• WHAT NEEDS TO BE DONE: Report each line of the records where "agent" occurs.

Records from a dataset:
* * * * * * * * *
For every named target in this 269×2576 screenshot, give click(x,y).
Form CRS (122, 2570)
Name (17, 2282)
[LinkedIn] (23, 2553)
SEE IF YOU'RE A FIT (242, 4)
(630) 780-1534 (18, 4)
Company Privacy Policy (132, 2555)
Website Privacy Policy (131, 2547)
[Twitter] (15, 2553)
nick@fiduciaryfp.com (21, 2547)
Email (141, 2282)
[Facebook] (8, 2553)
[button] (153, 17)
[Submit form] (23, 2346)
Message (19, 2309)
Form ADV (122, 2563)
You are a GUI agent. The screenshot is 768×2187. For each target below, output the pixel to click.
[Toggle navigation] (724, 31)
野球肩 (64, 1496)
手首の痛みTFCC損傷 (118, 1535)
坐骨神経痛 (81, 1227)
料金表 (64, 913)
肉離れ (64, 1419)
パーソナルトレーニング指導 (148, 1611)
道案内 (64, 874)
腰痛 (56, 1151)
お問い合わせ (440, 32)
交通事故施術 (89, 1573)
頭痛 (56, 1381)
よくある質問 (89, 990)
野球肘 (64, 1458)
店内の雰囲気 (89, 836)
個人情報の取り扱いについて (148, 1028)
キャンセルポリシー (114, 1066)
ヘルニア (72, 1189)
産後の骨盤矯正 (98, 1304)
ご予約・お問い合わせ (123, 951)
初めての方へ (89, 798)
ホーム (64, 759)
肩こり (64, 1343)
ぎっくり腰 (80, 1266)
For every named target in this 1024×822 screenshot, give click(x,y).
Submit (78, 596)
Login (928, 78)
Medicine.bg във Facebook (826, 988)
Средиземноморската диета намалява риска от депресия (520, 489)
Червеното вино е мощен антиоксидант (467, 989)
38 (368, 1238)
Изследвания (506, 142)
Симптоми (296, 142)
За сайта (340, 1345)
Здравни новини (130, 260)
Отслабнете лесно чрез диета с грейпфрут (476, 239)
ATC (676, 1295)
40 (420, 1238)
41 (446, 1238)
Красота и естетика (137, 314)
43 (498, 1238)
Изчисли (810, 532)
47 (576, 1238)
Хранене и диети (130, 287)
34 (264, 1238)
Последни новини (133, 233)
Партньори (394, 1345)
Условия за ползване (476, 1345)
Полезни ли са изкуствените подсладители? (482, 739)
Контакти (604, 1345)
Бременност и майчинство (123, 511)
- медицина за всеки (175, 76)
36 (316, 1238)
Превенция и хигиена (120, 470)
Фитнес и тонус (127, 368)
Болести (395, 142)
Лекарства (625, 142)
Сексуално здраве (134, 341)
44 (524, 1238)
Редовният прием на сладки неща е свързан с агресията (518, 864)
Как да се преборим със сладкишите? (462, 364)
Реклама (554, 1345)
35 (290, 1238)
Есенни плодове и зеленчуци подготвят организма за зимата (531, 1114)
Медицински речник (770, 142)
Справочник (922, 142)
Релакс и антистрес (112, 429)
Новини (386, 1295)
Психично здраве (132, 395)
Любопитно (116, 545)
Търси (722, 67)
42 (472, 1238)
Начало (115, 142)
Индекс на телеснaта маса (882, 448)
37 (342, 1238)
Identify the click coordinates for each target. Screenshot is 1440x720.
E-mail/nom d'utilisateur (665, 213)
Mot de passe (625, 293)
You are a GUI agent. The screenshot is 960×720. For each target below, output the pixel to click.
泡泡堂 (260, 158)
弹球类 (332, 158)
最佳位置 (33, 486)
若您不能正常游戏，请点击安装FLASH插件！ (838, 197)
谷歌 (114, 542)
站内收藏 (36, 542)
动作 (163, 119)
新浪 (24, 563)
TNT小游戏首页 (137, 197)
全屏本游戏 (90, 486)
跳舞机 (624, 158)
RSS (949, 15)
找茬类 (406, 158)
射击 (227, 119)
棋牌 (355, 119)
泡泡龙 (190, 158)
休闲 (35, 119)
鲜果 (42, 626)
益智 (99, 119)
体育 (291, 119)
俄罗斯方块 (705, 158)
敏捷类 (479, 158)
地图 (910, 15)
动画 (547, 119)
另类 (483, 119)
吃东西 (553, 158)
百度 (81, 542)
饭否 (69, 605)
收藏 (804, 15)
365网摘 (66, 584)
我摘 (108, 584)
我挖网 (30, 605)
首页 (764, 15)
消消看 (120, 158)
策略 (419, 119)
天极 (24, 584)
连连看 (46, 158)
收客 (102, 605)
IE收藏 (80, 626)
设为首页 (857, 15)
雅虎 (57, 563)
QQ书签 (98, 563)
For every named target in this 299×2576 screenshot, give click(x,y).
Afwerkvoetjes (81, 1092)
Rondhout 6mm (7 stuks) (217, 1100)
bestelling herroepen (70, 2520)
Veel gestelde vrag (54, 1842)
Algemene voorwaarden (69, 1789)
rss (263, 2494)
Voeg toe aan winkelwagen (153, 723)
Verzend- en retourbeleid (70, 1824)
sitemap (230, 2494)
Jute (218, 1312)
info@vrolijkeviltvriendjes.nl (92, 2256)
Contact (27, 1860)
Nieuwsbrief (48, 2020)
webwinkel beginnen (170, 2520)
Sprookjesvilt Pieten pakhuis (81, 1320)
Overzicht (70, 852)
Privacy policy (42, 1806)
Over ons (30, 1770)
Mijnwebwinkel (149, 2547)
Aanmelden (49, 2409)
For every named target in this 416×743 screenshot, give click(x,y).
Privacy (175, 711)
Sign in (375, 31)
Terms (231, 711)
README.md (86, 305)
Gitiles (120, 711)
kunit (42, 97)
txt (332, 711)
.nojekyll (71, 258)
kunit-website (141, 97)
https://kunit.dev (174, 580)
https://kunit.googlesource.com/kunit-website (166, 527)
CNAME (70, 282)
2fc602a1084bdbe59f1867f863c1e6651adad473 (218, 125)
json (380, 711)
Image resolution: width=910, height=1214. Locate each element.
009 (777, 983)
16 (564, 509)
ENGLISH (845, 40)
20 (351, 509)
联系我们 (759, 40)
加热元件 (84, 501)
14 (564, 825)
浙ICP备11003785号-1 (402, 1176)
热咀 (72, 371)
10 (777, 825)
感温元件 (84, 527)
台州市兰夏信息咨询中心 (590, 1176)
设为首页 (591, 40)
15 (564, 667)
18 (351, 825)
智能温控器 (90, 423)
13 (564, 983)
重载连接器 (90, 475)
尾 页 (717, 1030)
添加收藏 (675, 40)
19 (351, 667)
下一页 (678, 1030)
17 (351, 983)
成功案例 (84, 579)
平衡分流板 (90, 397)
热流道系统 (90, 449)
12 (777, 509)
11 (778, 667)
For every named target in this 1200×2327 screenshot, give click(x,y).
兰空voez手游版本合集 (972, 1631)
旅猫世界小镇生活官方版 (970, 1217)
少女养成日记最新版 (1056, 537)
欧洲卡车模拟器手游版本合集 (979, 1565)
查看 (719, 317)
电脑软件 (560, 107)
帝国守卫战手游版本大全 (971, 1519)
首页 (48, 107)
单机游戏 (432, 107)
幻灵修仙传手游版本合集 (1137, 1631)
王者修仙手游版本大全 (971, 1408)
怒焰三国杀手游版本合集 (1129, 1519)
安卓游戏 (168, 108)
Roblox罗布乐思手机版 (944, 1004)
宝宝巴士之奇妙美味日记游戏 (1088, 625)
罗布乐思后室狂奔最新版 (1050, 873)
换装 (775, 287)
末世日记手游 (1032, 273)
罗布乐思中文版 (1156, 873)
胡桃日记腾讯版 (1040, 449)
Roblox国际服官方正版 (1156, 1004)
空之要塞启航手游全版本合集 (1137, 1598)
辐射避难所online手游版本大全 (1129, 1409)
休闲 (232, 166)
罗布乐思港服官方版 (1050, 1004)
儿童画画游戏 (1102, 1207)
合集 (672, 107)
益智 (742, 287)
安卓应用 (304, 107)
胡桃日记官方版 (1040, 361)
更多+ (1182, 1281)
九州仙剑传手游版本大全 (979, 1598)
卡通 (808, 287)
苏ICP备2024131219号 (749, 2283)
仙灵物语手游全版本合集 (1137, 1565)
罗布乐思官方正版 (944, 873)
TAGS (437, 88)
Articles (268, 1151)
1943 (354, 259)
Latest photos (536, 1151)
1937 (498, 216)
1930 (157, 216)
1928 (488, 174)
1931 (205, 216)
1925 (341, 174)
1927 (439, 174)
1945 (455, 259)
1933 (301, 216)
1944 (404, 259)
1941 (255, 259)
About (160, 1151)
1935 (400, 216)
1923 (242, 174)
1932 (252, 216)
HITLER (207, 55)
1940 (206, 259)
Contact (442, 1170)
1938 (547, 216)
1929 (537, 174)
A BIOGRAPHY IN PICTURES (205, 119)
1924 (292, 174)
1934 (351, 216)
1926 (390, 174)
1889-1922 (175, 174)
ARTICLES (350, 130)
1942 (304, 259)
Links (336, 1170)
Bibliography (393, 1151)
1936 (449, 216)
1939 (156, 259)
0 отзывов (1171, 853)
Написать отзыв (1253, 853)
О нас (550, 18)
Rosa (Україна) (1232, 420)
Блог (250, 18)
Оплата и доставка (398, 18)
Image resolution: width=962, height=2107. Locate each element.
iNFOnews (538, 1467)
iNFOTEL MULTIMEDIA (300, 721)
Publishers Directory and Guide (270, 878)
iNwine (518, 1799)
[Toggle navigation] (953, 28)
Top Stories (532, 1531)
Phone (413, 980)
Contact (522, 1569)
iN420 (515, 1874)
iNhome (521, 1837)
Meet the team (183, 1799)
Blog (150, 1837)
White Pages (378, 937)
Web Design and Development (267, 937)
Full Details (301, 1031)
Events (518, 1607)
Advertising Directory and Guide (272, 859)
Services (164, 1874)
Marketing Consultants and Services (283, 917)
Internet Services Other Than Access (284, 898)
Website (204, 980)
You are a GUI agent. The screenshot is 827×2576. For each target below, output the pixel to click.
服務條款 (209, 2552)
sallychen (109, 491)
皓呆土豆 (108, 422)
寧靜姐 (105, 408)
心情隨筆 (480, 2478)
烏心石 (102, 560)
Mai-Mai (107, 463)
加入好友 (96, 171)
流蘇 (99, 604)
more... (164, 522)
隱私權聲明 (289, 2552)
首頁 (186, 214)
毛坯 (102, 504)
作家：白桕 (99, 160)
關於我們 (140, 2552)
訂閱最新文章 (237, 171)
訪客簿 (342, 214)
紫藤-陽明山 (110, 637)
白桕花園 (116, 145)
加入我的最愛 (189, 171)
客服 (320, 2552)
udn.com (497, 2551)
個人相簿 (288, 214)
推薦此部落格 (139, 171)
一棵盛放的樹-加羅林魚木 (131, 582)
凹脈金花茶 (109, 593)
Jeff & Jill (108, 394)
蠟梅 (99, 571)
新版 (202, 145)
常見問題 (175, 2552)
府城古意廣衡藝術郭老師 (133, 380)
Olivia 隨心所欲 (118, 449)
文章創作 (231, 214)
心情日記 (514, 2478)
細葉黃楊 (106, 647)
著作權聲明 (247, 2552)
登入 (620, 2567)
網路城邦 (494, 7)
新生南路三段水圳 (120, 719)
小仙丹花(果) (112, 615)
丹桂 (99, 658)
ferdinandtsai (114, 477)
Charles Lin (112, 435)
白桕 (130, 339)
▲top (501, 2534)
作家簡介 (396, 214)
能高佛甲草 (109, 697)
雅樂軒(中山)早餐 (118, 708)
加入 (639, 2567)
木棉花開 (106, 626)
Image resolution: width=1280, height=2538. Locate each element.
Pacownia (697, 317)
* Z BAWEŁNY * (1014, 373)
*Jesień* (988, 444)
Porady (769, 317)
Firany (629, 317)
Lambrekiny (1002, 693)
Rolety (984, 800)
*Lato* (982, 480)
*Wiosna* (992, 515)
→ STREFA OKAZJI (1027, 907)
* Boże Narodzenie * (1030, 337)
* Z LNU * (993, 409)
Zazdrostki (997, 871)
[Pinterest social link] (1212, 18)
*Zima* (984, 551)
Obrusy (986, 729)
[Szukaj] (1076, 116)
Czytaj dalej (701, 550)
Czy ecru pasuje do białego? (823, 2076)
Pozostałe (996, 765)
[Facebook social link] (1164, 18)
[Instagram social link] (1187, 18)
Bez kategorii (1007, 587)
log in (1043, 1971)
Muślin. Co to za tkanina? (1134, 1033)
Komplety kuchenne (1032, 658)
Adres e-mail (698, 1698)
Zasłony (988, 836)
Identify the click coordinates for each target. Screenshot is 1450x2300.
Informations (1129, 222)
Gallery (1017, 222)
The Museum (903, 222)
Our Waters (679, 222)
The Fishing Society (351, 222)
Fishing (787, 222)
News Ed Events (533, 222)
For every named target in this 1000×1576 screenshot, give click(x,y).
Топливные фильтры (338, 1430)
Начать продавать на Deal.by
* * * * * * * * *
• ANSWER AREA:
You are a GUI agent. The screenshot is 768×2187. For each target below, output the pixel to click.
You are a GUI agent. The screenshot is 960×720. For each target below, output the pixel to click.
You are a GUI agent. The screenshot is 827×2576. For each target below, output the pixel to click.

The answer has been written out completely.